The Power Nurse Series

Unlocking the strength, voice, and leadership within every nurse.

The Nurse Power Series is a 10-part reflective journey, created to help nurses rediscover their influence, resilience, and purpose in the everyday work they do. Through real-life insights, gentle challenges, and empowering truths, this series reminds nurses that they are not just caregivers, they are leaders, advocates, and life-changers.

Each post explores a different dimension of nursing power from the quiet courage of speaking up to the transformative impact of a kind word, a critical observation, or a well-timed decision.

This is not just a series. It’s a call to rise.

To own your voice.
To trust your instincts.
To lead with empathy.
To remember that the power you’re searching for has always been in your hands.

Today is International Nurses Day.

And beyond the celebrations, appreciation posts, and well-deserved recognition, I think this is also a day for a more honest question:

What kind of nurse am I when nobody is watching?

Because nursing is not built on uniforms, titles, or good intentions alone.

It is built in moments.

Some of the most important lessons behind this movement did not come from textbooks. They came from watching what happens when families feel unheard, and what happens when nurses choose to truly listen.

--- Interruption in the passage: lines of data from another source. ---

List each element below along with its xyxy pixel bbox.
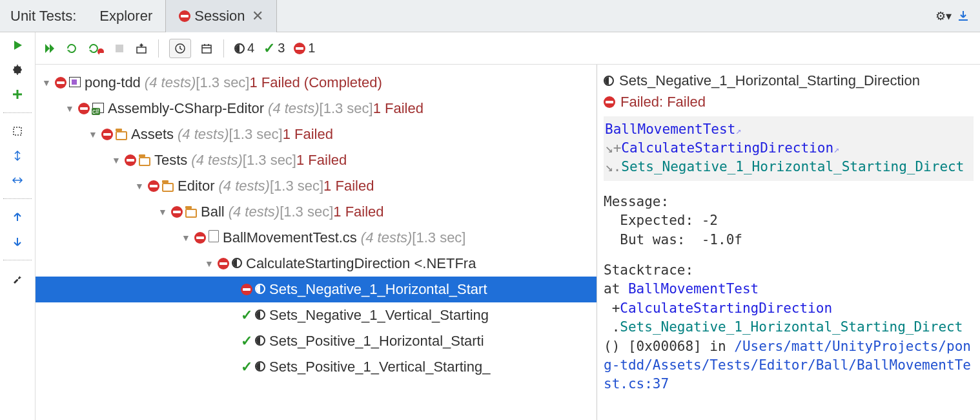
debug-icon[interactable]	[11, 63, 24, 76]
detail-path: BallMovementTest↗ ↘+CalculateStartingDir…	[604, 116, 974, 181]
tree-item-name: pong-tdd	[85, 74, 141, 91]
rerun-icon[interactable]	[65, 42, 78, 55]
calendar-icon[interactable]	[200, 42, 213, 55]
fail-icon	[77, 103, 91, 114]
download-icon[interactable]	[957, 10, 970, 23]
tree-row[interactable]: ▼Sets_Negative_1_Horizontal_Start	[36, 277, 597, 302]
tree-item-time: [1.3 sec]	[320, 100, 373, 117]
pass-icon: ✓	[263, 40, 275, 57]
tree-item-meta: (4 tests)	[229, 204, 280, 220]
stop-icon[interactable]	[113, 42, 126, 55]
tree-item-name: Assembly-CSharp-Editor	[108, 100, 264, 117]
expand-arrow-icon[interactable]: ▼	[65, 103, 77, 114]
rerun-failed-icon[interactable]	[87, 42, 104, 55]
tree-item-fail: 1 Failed	[296, 152, 347, 169]
tree-item-time: [1.3 sec]	[196, 74, 249, 91]
gear-icon[interactable]: ⚙︎▾	[935, 9, 952, 23]
tree-row[interactable]: ▼BallMovementTest.cs (4 tests) [1.3 sec]	[36, 225, 597, 251]
fail-icon	[193, 232, 207, 244]
gutter	[0, 32, 36, 420]
fail-icon	[240, 284, 254, 295]
half-icon	[234, 43, 245, 54]
test-icon	[255, 333, 265, 350]
expand-arrow-icon[interactable]: ▼	[158, 207, 170, 217]
folder-icon	[185, 204, 197, 220]
tree-item-name: Tests	[154, 152, 187, 169]
svg-rect-3	[137, 47, 146, 53]
test-tree[interactable]: ▼pong-tdd (4 tests) [1.3 sec] 1 Failed (…	[36, 65, 597, 385]
link-icon[interactable]: ↗	[833, 143, 839, 155]
tree-item-meta: (4 tests)	[218, 178, 269, 194]
expand-arrow-icon[interactable]: ▼	[135, 181, 147, 191]
project-icon	[69, 74, 81, 91]
expand-arrow-icon[interactable]: ▼	[112, 155, 123, 165]
tree-item-name: Sets_Positive_1_Vertical_Starting_	[269, 359, 490, 375]
tree-row[interactable]: ▼Ball (4 tests) [1.3 sec] 1 Failed	[36, 199, 597, 225]
expand-icon[interactable]	[11, 149, 24, 162]
collapse-icon[interactable]	[11, 174, 24, 187]
close-icon[interactable]: ✕	[252, 8, 263, 25]
tree-item-fail: 1 Failed (Completed)	[249, 74, 382, 91]
fail-icon	[147, 180, 161, 192]
expand-arrow-icon[interactable]: ▼	[181, 233, 193, 243]
up-arrow-icon[interactable]	[11, 211, 24, 224]
run-icon[interactable]	[11, 39, 24, 52]
expand-arrow-icon[interactable]: ▼	[205, 258, 216, 269]
pass-icon: ✓	[240, 359, 254, 375]
tree-item-fail: 1 Failed	[323, 178, 374, 194]
tree-row[interactable]: ▼Assembly-CSharp-Editor (4 tests) [1.3 s…	[36, 96, 597, 121]
tree-item-name: Assets	[131, 126, 174, 143]
tree-row[interactable]: ▼Assets (4 tests) [1.3 sec] 1 Failed	[36, 121, 597, 147]
select-icon[interactable]	[11, 125, 24, 138]
expand-arrow-icon[interactable]: ▼	[88, 129, 100, 140]
fail-icon	[100, 129, 114, 140]
tree-row[interactable]: ▼Editor (4 tests) [1.3 sec] 1 Failed	[36, 173, 597, 199]
tree-row[interactable]: ▼✓Sets_Negative_1_Vertical_Starting	[36, 302, 597, 328]
clock-icon[interactable]	[169, 39, 191, 58]
detail-status: Failed: Failed	[620, 92, 706, 112]
tree-item-name: Ball	[201, 204, 225, 220]
folder-icon	[162, 178, 174, 194]
filter-half[interactable]: 4	[234, 41, 254, 56]
tree-item-name: Sets_Negative_1_Vertical_Starting	[269, 307, 489, 324]
tab-session[interactable]: Session ✕	[165, 0, 276, 32]
down-arrow-icon[interactable]	[11, 235, 24, 248]
count-fail: 1	[308, 41, 315, 56]
detail-title: Sets_Negative_1_Horizontal_Starting_Dire…	[619, 71, 920, 91]
tree-item-name: Sets_Negative_1_Horizontal_Start	[269, 281, 487, 298]
fail-icon	[216, 258, 230, 269]
tab-label: Explorer	[99, 8, 152, 25]
svg-rect-6	[202, 45, 211, 53]
link-icon[interactable]: ↗	[735, 125, 741, 136]
wrench-icon[interactable]	[11, 272, 24, 285]
filter-pass[interactable]: ✓ 3	[263, 40, 285, 57]
fail-icon	[54, 77, 68, 89]
svg-rect-1	[14, 127, 21, 135]
count-half: 4	[247, 41, 254, 56]
tree-item-name: BallMovementTest.cs	[223, 229, 357, 246]
tree-item-meta: (4 tests)	[145, 74, 196, 91]
panel-title: Unit Tests:	[0, 8, 87, 25]
tab-label: Session	[194, 8, 245, 25]
tree-item-time: [1.3 sec]	[270, 178, 323, 194]
detail-message: Message: Expected: -2 But was: -1.0f	[604, 193, 974, 249]
tree-row[interactable]: ▼pong-tdd (4 tests) [1.3 sec] 1 Failed (…	[36, 70, 597, 96]
fail-icon	[123, 154, 138, 166]
tree-row[interactable]: ▼Tests (4 tests) [1.3 sec] 1 Failed	[36, 147, 597, 173]
add-icon[interactable]	[11, 88, 24, 101]
tree-row[interactable]: ▼✓Sets_Positive_1_Vertical_Starting_	[36, 354, 597, 380]
csharp-icon	[92, 100, 104, 117]
tree-row[interactable]: ▼CalculateStartingDirection <.NETFra	[36, 251, 597, 277]
test-icon	[255, 307, 265, 324]
expand-arrow-icon[interactable]: ▼	[42, 78, 54, 88]
settings-icon[interactable]	[135, 42, 148, 55]
tree-item-name: CalculateStartingDirection <.NETFra	[246, 255, 476, 272]
tab-explorer[interactable]: Explorer	[87, 0, 165, 32]
folder-icon	[116, 126, 127, 143]
tree-row[interactable]: ▼✓Sets_Positive_1_Horizontal_Starti	[36, 328, 597, 354]
run-all-icon[interactable]	[43, 42, 56, 55]
count-pass: 3	[278, 41, 285, 56]
filter-fail[interactable]: 1	[294, 41, 315, 56]
tree-item-name: Sets_Positive_1_Horizontal_Starti	[269, 333, 484, 350]
detail-stacktrace: Stacktrace: at BallMovementTest +Calcula…	[604, 261, 974, 394]
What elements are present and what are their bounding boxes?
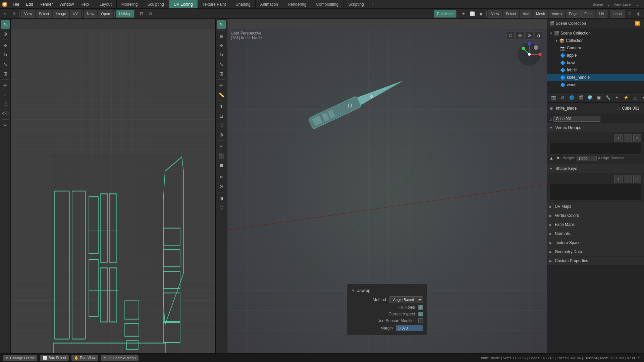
mid-cursor-tool[interactable]: ⊕ <box>217 32 226 41</box>
annotate-line-tool[interactable]: ⟋ <box>1 90 10 99</box>
face-select-btn[interactable]: ◼ <box>477 10 485 18</box>
vertex-select-btn[interactable]: ✦ <box>460 10 468 18</box>
world-props-icon[interactable]: 🌍 <box>586 94 594 102</box>
mid-bevel-tool[interactable]: ⬡ <box>217 121 226 130</box>
render-props-icon[interactable]: 📷 <box>549 94 557 102</box>
mid-shading-tool[interactable]: ◑ <box>217 194 226 202</box>
object-props-icon[interactable]: ▣ <box>595 94 603 102</box>
tab-compositing[interactable]: Compositing <box>311 0 343 8</box>
rotate-tool[interactable]: ↻ <box>1 51 10 59</box>
mid-inset-tool[interactable]: ⊟ <box>217 112 226 120</box>
mid-smooth-tool[interactable]: ≈ <box>217 173 226 181</box>
mid-rotate-tool[interactable]: ↻ <box>217 51 226 59</box>
vertex-groups-header[interactable]: ▼ Vertex Groups <box>547 123 644 132</box>
annotate-tool[interactable]: ✏ <box>1 81 10 90</box>
blender-logo[interactable] <box>0 0 9 9</box>
custom-props-header[interactable]: ▶ Custom Properties <box>547 256 644 265</box>
tree-bowl[interactable]: 🔷 bowl <box>547 59 644 66</box>
tree-collection[interactable]: ▼ 📦 Collection <box>547 37 644 44</box>
proportional-edit[interactable]: ◎ <box>635 10 643 18</box>
scene-props-icon[interactable]: 🎬 <box>577 94 585 102</box>
view-layer-selector[interactable]: ⌄ <box>633 0 641 8</box>
uv-canvas[interactable] <box>11 29 215 353</box>
vp-add-btn[interactable]: Add <box>520 10 533 18</box>
vg-menu-btn[interactable]: ≡ <box>633 134 641 142</box>
mid-move-tool[interactable]: ✛ <box>217 41 226 50</box>
snap-toggle[interactable]: ⊙ <box>626 10 634 18</box>
physics-props-icon[interactable]: ⚡ <box>622 94 630 102</box>
fill-holes-checkbox[interactable]: ✓ <box>418 305 423 310</box>
viewport-render-btn[interactable]: ⬡ <box>506 32 515 40</box>
tab-sculpting[interactable]: Sculpting <box>143 0 169 8</box>
particles-props-icon[interactable]: ✦ <box>613 94 621 102</box>
vg-weight-input[interactable] <box>577 156 597 161</box>
scale-tool[interactable]: ⤡ <box>1 60 10 69</box>
sk-add-btn[interactable]: + <box>614 175 623 183</box>
tree-apple[interactable]: 🔷 apple <box>547 52 644 59</box>
menu-file[interactable]: File <box>9 0 22 8</box>
pivot-btn[interactable]: ⊡ <box>138 10 146 18</box>
data-name-input[interactable] <box>553 116 600 122</box>
menu-edit[interactable]: Edit <box>22 0 36 8</box>
transform-tool[interactable]: ⊞ <box>1 69 10 78</box>
tab-animation[interactable]: Animation <box>256 0 283 8</box>
viewport-overlay-btn[interactable]: ◎ <box>516 32 524 40</box>
tree-knife-handle[interactable]: 🔷 knife_handle <box>547 74 644 81</box>
texture-space-header[interactable]: ▶ Texture Space <box>547 238 644 247</box>
vg-arrow-up[interactable]: ▲ <box>549 156 555 161</box>
sk-menu-btn[interactable]: ≡ <box>633 175 641 183</box>
viewport-shading-btn[interactable]: ◑ <box>535 32 543 40</box>
annotate-poly-tool[interactable]: ⬡ <box>1 100 10 109</box>
shape-keys-header[interactable]: ▼ Shape Keys <box>547 164 644 173</box>
scene-selector[interactable]: ⌄ <box>604 0 612 8</box>
vp-edge-btn[interactable]: Edge <box>566 10 581 18</box>
snap-btn[interactable]: ⊙ <box>146 10 154 18</box>
menu-render[interactable]: Render <box>36 0 56 8</box>
tab-modeling[interactable]: Modeling <box>117 0 143 8</box>
add-workspace[interactable]: + <box>369 2 377 7</box>
tree-camera[interactable]: 📷 Camera <box>547 44 644 52</box>
face-maps-header[interactable]: ▶ Face Maps <box>547 220 644 229</box>
uv-menu-btn[interactable]: UV <box>70 10 81 18</box>
view-menu-btn[interactable]: View <box>21 10 35 18</box>
mid-transform-tool[interactable]: ⊞ <box>217 69 226 78</box>
mid-extrude-tool[interactable]: ⬆ <box>217 102 226 111</box>
vg-remove-btn[interactable]: - <box>624 134 632 142</box>
cursor-tool-btn[interactable]: ⊕ <box>10 10 18 18</box>
rip-tool[interactable]: ✂ <box>1 121 10 130</box>
mid-select-tool[interactable]: ↖ <box>217 20 226 29</box>
tab-texture-paint[interactable]: Texture Paint <box>198 0 231 8</box>
data-props-icon[interactable]: △ <box>631 94 639 102</box>
correct-aspect-checkbox[interactable]: ✓ <box>418 312 423 316</box>
menu-window[interactable]: Window <box>56 0 77 8</box>
output-props-icon[interactable]: 🖨 <box>558 94 567 102</box>
tab-layout[interactable]: Layout <box>95 0 117 8</box>
mid-bisect-tool[interactable]: ⬛ <box>217 152 226 160</box>
cursor-tool[interactable]: ⊕ <box>1 29 10 38</box>
orientation-btn[interactable]: Local <box>610 10 625 18</box>
navigation-gizmo[interactable] <box>516 41 543 68</box>
view-layer-props-icon[interactable]: 🌐 <box>568 94 576 102</box>
vg-add-btn[interactable]: + <box>614 134 623 142</box>
subsurf-checkbox[interactable] <box>418 318 423 323</box>
edit-mode-btn[interactable]: Edit Mode <box>434 10 457 18</box>
mid-poly-build[interactable]: ◼ <box>217 161 226 170</box>
tree-fabric[interactable]: 🔷 fabric <box>547 66 644 74</box>
mid-uv-unwrap-tool[interactable]: ⬡ <box>217 203 226 212</box>
new-btn[interactable]: New <box>84 10 97 18</box>
method-select[interactable]: Angle Based Conformal <box>389 296 423 303</box>
vertex-colors-header[interactable]: ▶ Vertex Colors <box>547 211 644 220</box>
vp-face-btn[interactable]: Face <box>581 10 595 18</box>
vp-vertex-btn[interactable]: Vertex <box>549 10 565 18</box>
mid-scale-tool[interactable]: ⤡ <box>217 60 226 69</box>
vp-view-btn[interactable]: View <box>488 10 502 18</box>
open-btn[interactable]: Open <box>98 10 113 18</box>
vp-select-btn[interactable]: Select <box>503 10 519 18</box>
modifier-props-icon[interactable]: 🔧 <box>604 94 612 102</box>
uv-maps-header[interactable]: ▶ UV Maps <box>547 202 644 211</box>
filter-icon[interactable]: 🔽 <box>633 19 641 27</box>
tree-wood[interactable]: 🔷 wood <box>547 81 644 88</box>
tab-rendering[interactable]: Rendering <box>283 0 311 8</box>
margin-input[interactable] <box>396 325 423 331</box>
uvmap-btn[interactable]: UVMap <box>116 10 135 18</box>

The medication double-checked even when the shift is chaotic.
The parent concern taken seriously instead of brushed aside.
The dignity protected when a patient is at their most vulnerable.
The courage to say, “I missed that.”
The humility to ask, “Could I have done that better?”

This is what A Nurse Like Me has always been about.

Not perfection.
But practice.

Not image.
But integrity.

At the heart of this movement are four pillars that remain just as relevant today as ever:


1. Accountability

Patient safety depends on nurses who take ownership.

Not just when things go well, but especially when they do not.

Accountability is not about blame. It is about responsibility.

It is the nurse who follows through.
The nurse who escalates concerns.
The nurse who admits mistakes and learns from them.
The nurse who understands that small oversights can have significant consequences.

Healthcare is complex.

But ownership still matters.


2. Empathy

Clinical competence matters.

But technical skill without empathy can still leave harm behind.

Patients may not always remember every intervention. Families may not remember every explanation.

But they remember how they were treated.

Empathy is listening when someone says, “Something doesn’t feel right.”

It is recognising fear beneath frustration.

It is remembering that the person in the bed is not a diagnosis, task list, or room number.

They are someone’s whole world.


3. Professionalism

Professionalism is not performative.

It is not about appearance, hierarchy, or polished language.

It is about standards.

It is doing the right thing when pressure is high.
Communicating clearly when emotions are tense.
Maintaining dignity when care becomes routine.
Showing consistency even on difficult days.

Professionalism protects trust.

And trust is one of the most fragile things in healthcare.


4. Self-Reflection

Perhaps one of the most underrated strengths in nursing.

Because the nurse who keeps reflecting keeps improving.

Self-reflection asks:

  • Could I have handled that differently?
  • Did I really listen?
  • Did my communication create clarity or confusion?
  • Did this patient receive the kind of care I would want for someone I love?

Reflection is not weakness.

It is maturity.

It is how excellent nurses are built over time.


To Every Nurse Today

Nursing is deeply skilled work.

Emotionally demanding work.

Often invisible work.

And yet every single day, nurses walk into spaces where decisions matter.

Where fear is present.
Where families are watching.
Where patients place extraordinary trust in our hands.

So today, I celebrate nurses.

The excellent ones.
The exhausted ones.
The ones still finding their confidence.
The ones quietly carrying heavy stories.
The ones trying to be better than they were yesterday.

And I leave us with the question that shaped this movement:

If the person in that hospital bed was someone you loved, would you be proud to have a nurse like you caring for them?

Today, I would love to hear from nurses across specialties and stages of practice:
What has nursing taught you about accountability, empathy, professionalism, or self-reflection?
Share your reflection in the comments.

Happy International Nurses Day.

With gratitude, reflection, and hope.